In 2012, Petrino, who had just led the Razorbacks to back-to-back double-digit-win seasons, a feat only achieved by Frank Broyles and Ken Hatfield, was fired by the university after a motorcycle crash revealed the head coach was having an affair with a woman he had just hired as a staffer in the football program. Subsequent reports, statements, and admissions made it clear that Petrino had given the woman thousands of dollars in gifts, circumvented hiring policy to give her a job in the program, and did not disclose the relationship to then-Arkansas athletic director Jeff Long, who dismissed Petrino nine days after the crash.
Now, following the firing of Sam Pittman, Petrino, Arkansas's second-year offensive coordinator, is the Razorbacks' interim head coach, and he's committed to making the most of his second chance.
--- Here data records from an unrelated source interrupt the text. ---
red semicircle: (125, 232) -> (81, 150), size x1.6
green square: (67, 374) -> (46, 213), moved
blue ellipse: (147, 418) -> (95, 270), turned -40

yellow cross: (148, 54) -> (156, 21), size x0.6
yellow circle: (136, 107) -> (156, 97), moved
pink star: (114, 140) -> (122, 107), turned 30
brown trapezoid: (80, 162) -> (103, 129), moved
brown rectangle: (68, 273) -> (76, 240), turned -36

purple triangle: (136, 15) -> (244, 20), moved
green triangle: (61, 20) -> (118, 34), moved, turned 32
“I felt like I had a lot of unfinished business here, and I still feel that way,” Petrino said [h/t On3's Chris Low. “I left a lot of friends here and a lot of people I love the first time, and I let them all down. This is a chance to help improve a football program we all love.”
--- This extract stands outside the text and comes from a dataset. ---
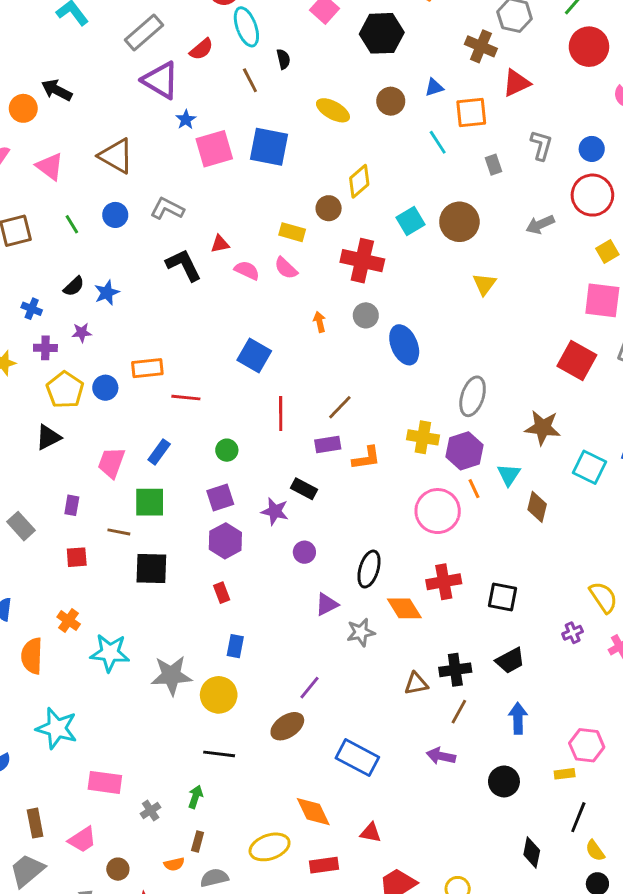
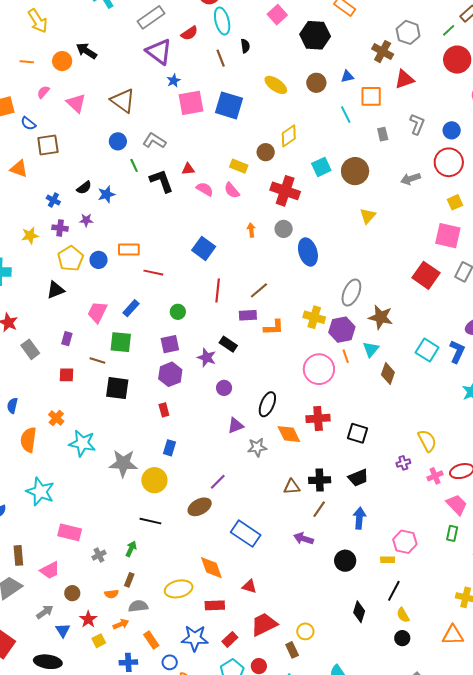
green line: (72, 224) -> (134, 165), moved
brown star: (543, 428) -> (381, 317), moved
After less than year off after his scandalous firing at Arkansas, Petrino was hired as Western Kentucky's head coach, and in his first and only year, he led the Hilltoppers to an 8-4 record. He was subsequently hired by Louisville, his first head coaching stop, and led them to alternating eight and nine-win seasons before a 2-8 start in 2018 led to his firing. He then bounced around to FCS Missouri State, which he led to its first FCS playoff appearance in 30 years, to UNLV for three weeks, and then to Texas A&M, where he became Jimbo Fisher's final offensive coordinator.
After Fisher was fired mid-season, Petrino was not retained, opening the proverbial door for one of the most unlikely returns in college football.
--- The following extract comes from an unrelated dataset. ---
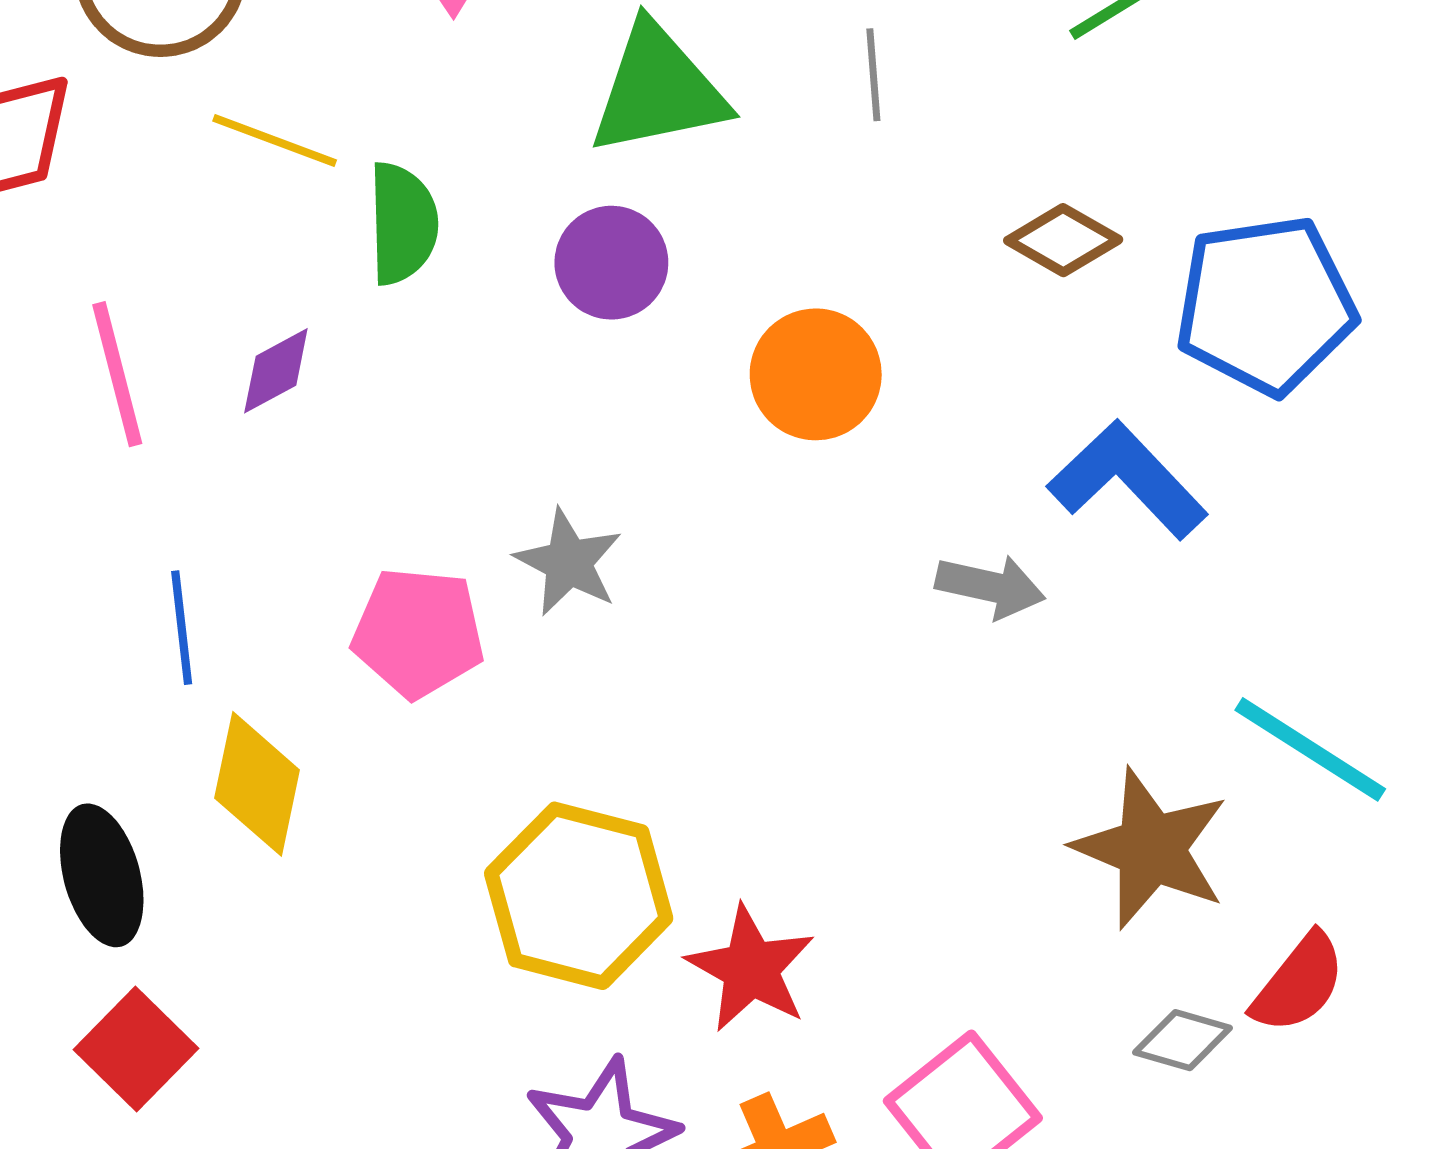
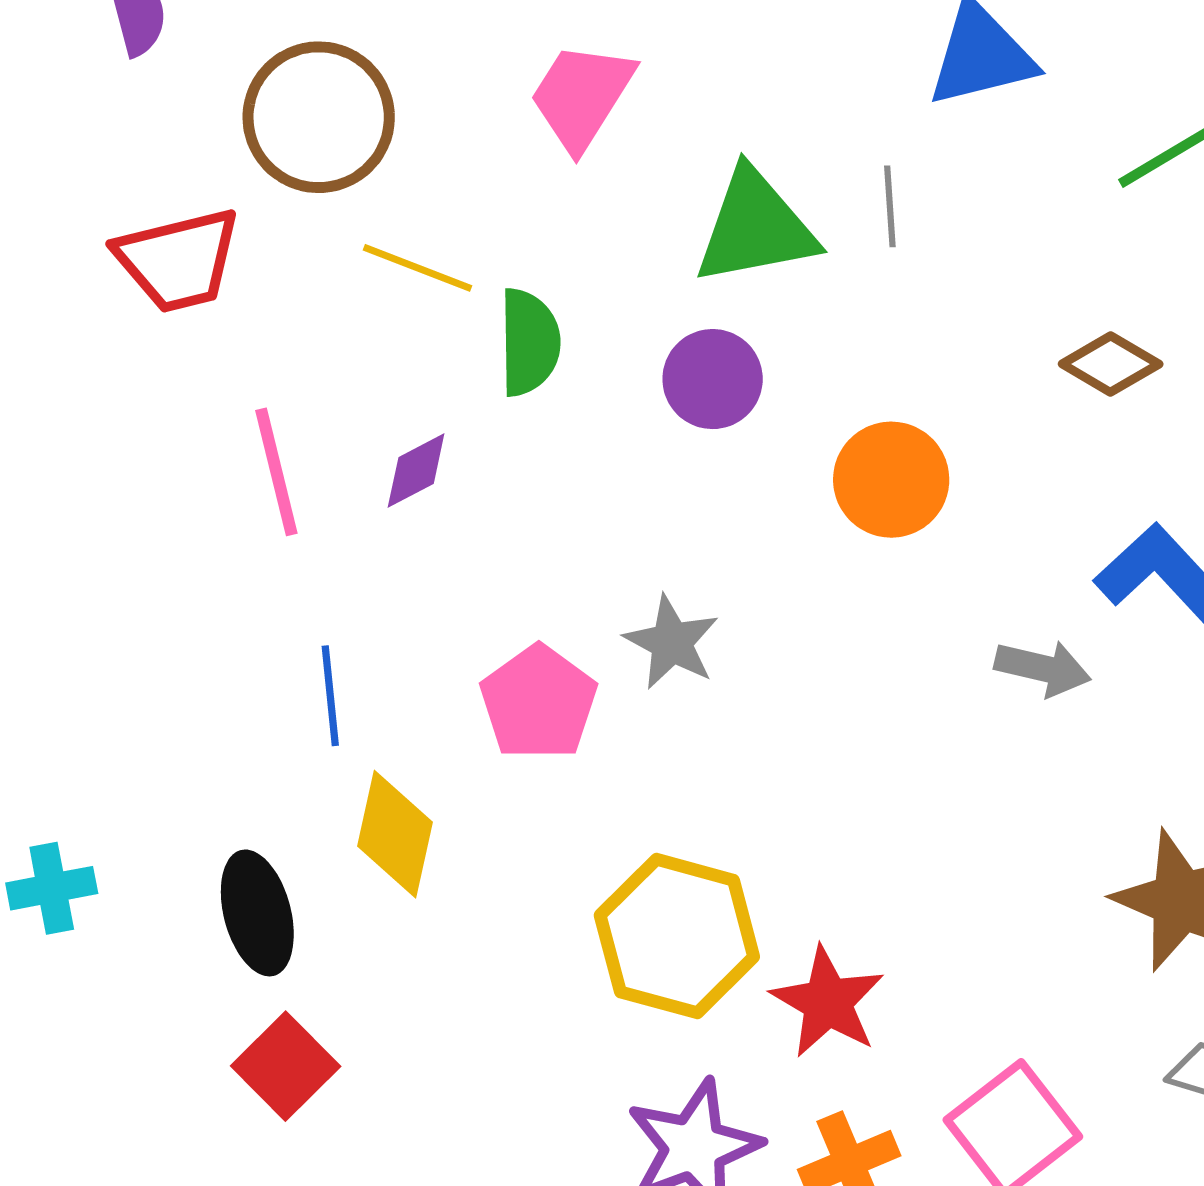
gray line: (873, 75) -> (890, 206), moved
pink pentagon: (418, 633) -> (539, 703), turned 30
Then-Razorbacks head coach Sam Pittman, feeling the heat after a 4-8 season and 1-7 record in the SEC, surprisingly decided to bring Petrino back to Fayetteville as his new offensive coordinator. The move paid off in 2024, as the offense improved, and so did the team's record. However, after a 56-13 shellacking at the hands of Notre Dame in the fourth-worst loss in Donald W. Reynolds Razorback Stadium history, Arkansas fired Pittman on Sept. 28 and named Petrino, whose offense is averaging more than 500 yards per game this season, the new interim head coach.
Whether Petrino will be able to shed the interim label remains to be seen, but a win this weekend vs. Tennessee would go a long way regardless. The Razorbacks have won four straight and five of their last six games against the Volunteers, including in 2011, when Petrino's last Arkansas team pummeled Tennessee 49-7.